From the previous tutorials, you may now have a custom model and data loader.

You are free to create your own optimizer, and write the training logic: it's usually easy with PyTorch, and allow researchers to see the entire training logic more clearly and have full control. One such example is provided in tools/plain_train_net.py.

We also provide a standarized "trainer" abstraction with a minimal hook system that helps simplify the standard types of training.

You can use SimpleTrainer().train() which provides minimal abstraction for single-cost single-optimizer single-data-source training. The builtin train_net.py script uses DefaultTrainer().train(), which includes more standard default behavior that one might want to opt in, including default configurations for learning rate schedule, logging, evaluation, checkpointing etc. This also means that it's less likely to support some non-standard behavior you might want during research.

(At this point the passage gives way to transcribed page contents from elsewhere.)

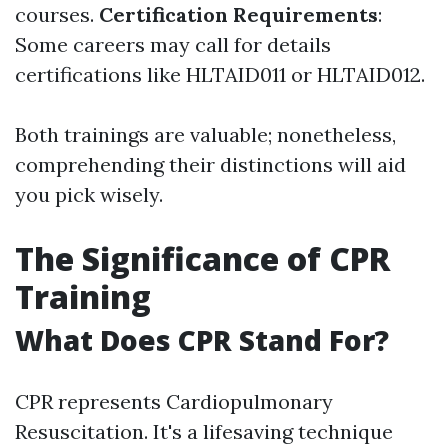
courses.
Certification Requirements
:
Some careers may call for details
certifications like HLTAID011 or HLTAID012.
Both trainings are valuable; nonetheless,
comprehending their distinctions will aid
you pick wisely.
The Significance of CPR
Training
What Does CPR Stand For?
CPR represents Cardiopulmonary
Resuscitation. It's a lifesaving technique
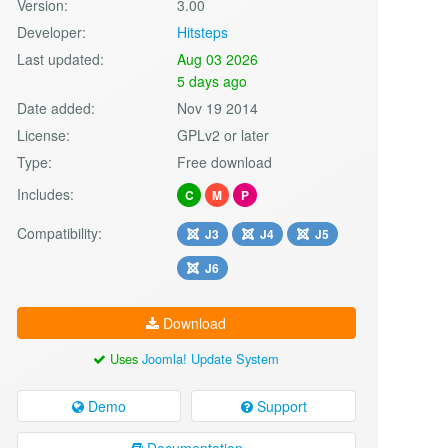
Version:
3.00
Developer:
Hitsteps
Last updated:
Aug 03 2026
5 days ago
Date added:
Nov 19 2014
License:
GPLv2 or later
Type:
Free download
Includes:
C
M
P
Compatibility:
J3
J4
J5
J6
Download
Uses
Joomla! Update System
Demo
Support
Documentation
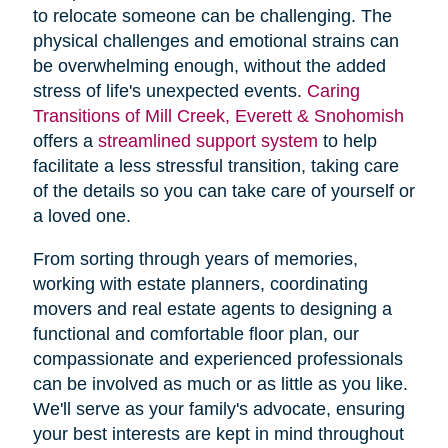
to relocate someone can be challenging. The
physical challenges and emotional strains can
be overwhelming enough, without the added
stress of life's unexpected events.
Caring
Transitions of Mill Creek, Everett & Snohomish
offers a
streamlined support system
to help
facilitate a less stressful transition, taking care
of the details so you can take care of yourself or
a loved one.
From sorting through years of memories,
working with estate planners, coordinating
movers and real estate agents to designing a
functional and comfortable floor plan, our
compassionate and experienced professionals
can be involved as much or as little as you like.
We'll serve as your family's advocate, ensuring
your best interests are kept in mind throughout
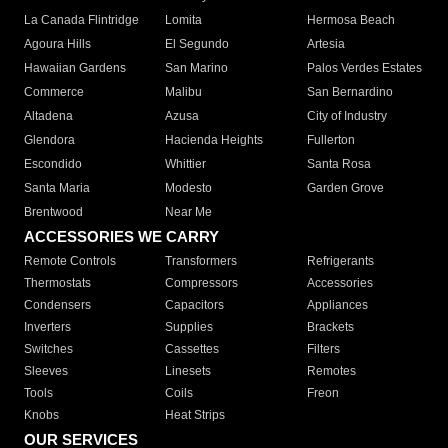
La Canada Flintridge
Lomita
Hermosa Beach
Agoura Hills
El Segundo
Artesia
Hawaiian Gardens
San Marino
Palos Verdes Estates
Commerce
Malibu
San Bernardino
Altadena
Azusa
City of Industry
Glendora
Hacienda Heights
Fullerton
Escondido
Whittier
Santa Rosa
Santa Maria
Modesto
Garden Grove
Brentwood
Near Me
ACCESSORIES WE CARRY
Remote Controls
Transformers
Refrigerants
Thermostats
Compressors
Accessories
Condensers
Capacitors
Appliances
Inverters
Supplies
Brackets
Switches
Cassettes
Filters
Sleeves
Linesets
Remotes
Tools
Coils
Freon
Knobs
Heat Strips
OUR SERVICES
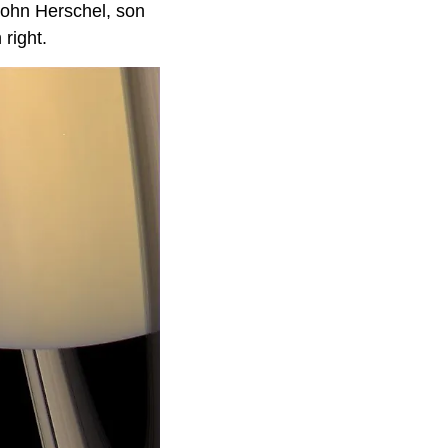
John Herschel, son
 right.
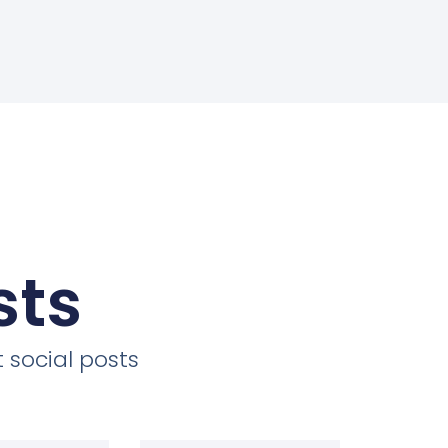
sts
 social posts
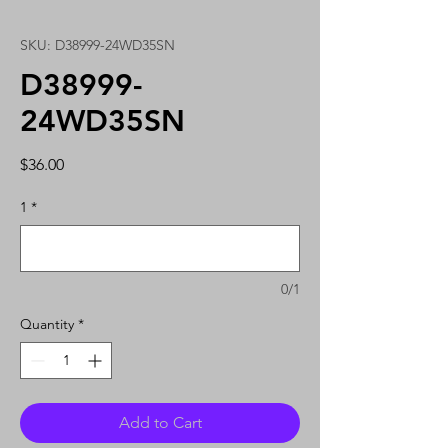
SKU: D38999-24WD35SN
D38999-
24WD35SN
Price
$36.00
1
*
0/1
Quantity
*
Add to Cart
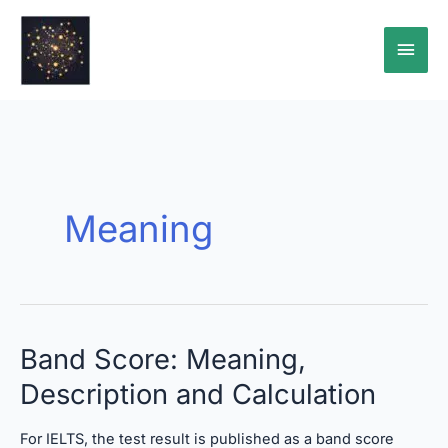
Skip
Main
to
content
Men
Meaning
Band
Band Score: Meaning,
Score:
Description and Calculation
Meaning,
Description
and
For IELTS, the test result is published as a band score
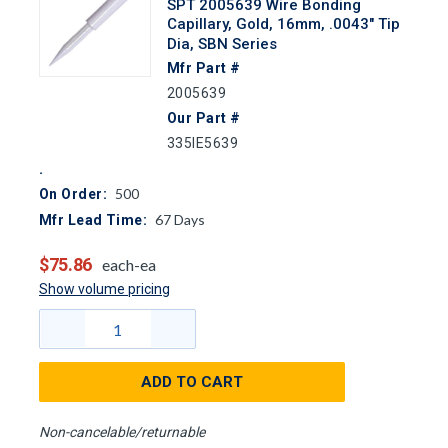
SPT 2005639 Wire Bonding
Capillary, Gold, 16mm, .0043" Tip
Dia, SBN Series
Mfr Part #
2005639
Our Part #
335IE5639
500
On Order:
67
Days
Mfr Lead Time:
$75.86
each-ea
Show volume pricing
ADD TO CART
Non-cancelable/returnable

To customize the training loops, you can:

If your customization is similar to what DefaultTrainer is already doing, you can change behavior of DefaultTrainer by overwriting its methods in a subclass, like what tools/train_net.py does.
If you need something very novel, you can start from tools/plain_train_net.py to implement them yourself.

Logging of Metrics

During training, metrics are saved to a centralized EventStorage. You can use the following code to access it and log metrics to it:

from detectron2.utils.events import get_event_storage

# inside the model:
if self.training:
  value = # compute the value from inputs
  storage = get_event_storage()
  storage.put_scalar("some_accuracy", value)

Refer to its documentation for more details.

Metrics are then saved to various destinations with EventWriter. DefaultTrainer enables a few EventWriter with default configurations. See above for how to customize them.